[Items listed in a dataset]
.....

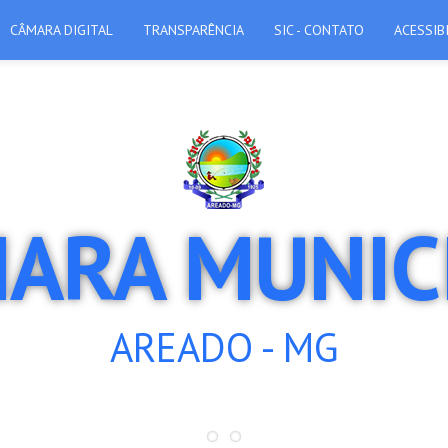
CÂMARA DIGITAL
TRANSPARÊNCIA
SIC - CONTATO
ACESSIB
ARA MUNIC
AREADO - MG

.....

▸ What to work on: Leave out the pictures and repeat the remaining data exactly.

▸ Output of the exercise:
CÂMARA DIGITAL
TRANSPARÊNCIA
SIC - CONTATO
ACESSIB
ARA MUNIC
AREADO - MG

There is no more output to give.